5. At some private music schools in Malaysia, ensemble playing is not really their main concern. Music students are being coerced to swallow every spoon that their teachers fed; no questions really asked and many teachers don’t really like questions. The students are mechanically program to play a specific piece or specific scales according to the teachers or the system that the school has set.
6. When these students were put in an orchestra, they can play the repertoires quite well, but often lack of soul and lack sense of expression. I can say that I have encountered many desk partners in orchestra who writes instruction on the parts e.g. soft, don’t rush, one-two, on the string. Why are they doing this? Because that is what being told by their teachers; the same approach they will do on their exam pieces.
7. From what I’ve read, people in baroque music expressed their music more freely compared to the modern performers. Playing music is about expressing what is right; there are two things that you write in a part, techniques/ instructions and expressions e.g. sadly, happily. I hardly seen any of my orchestra colleagues write expressions, but only techniques. I can deduct that most of these musicians only do music from what they see but not what they imagine about the sound they are going to produce.
8. Stage fright is an element that music examinations did not cover, most people think that stage fright is something normal and it will go after several performances. That’s not right; I played violin for more than a decade, I didn’t know what causes stage fright, and still make mistakes because of stage fright. Until I discovered that there are many ways to overcome it.
9. In music examinations for instruments and singers, many of the students will perform to only the examiner, so where is the performance? Performing for someone that you don’t know is more frightening than someone that you know quite well.
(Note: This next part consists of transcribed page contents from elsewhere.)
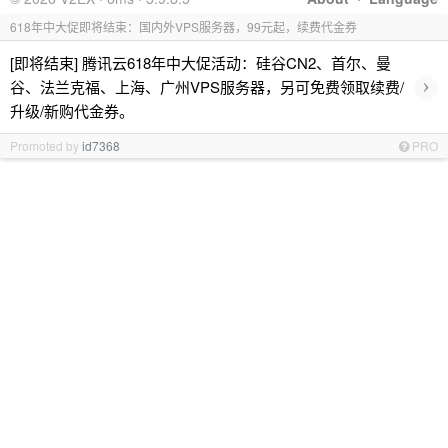
618年中大促即将结束：国内外VPS服务器，99元起，续费代金券
[即将结束] 腾讯云618年中大促活动：硅谷CN2、首尔、曼
›
谷、法兰克福、上海、广州VPS服务器，另可免费领取续费/
升级/新购代金券。
Promoted by
id7368
PRO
When you’re frightened, there is tendency to make mistakes and the examiners will only rate you from what they see and hear. The goal is to impress examiners but not to impress the music itself. Just imagine when we play a Beethoven piece for Dr. Someone or to Beethoven himself, which one is more exciting and stimulating when assuming that Beethoven is just a student composer (when he wrote his first violin sonata, he was just a student).
9. Why this matter is a concern for me? After 13 years of violin playing, I just realized that I only started to learn the violin now, before I was just imitating and followed instructions that had been given. And then we think that music examination is an indicator of musicianship or the level of education that we receive during our instrumental classes?
10. Therefore, I strongly urge that people here will not take music examination accreditation as the benchmark of social acceptance because music making is more than scoring distinction in a Fellowship examination.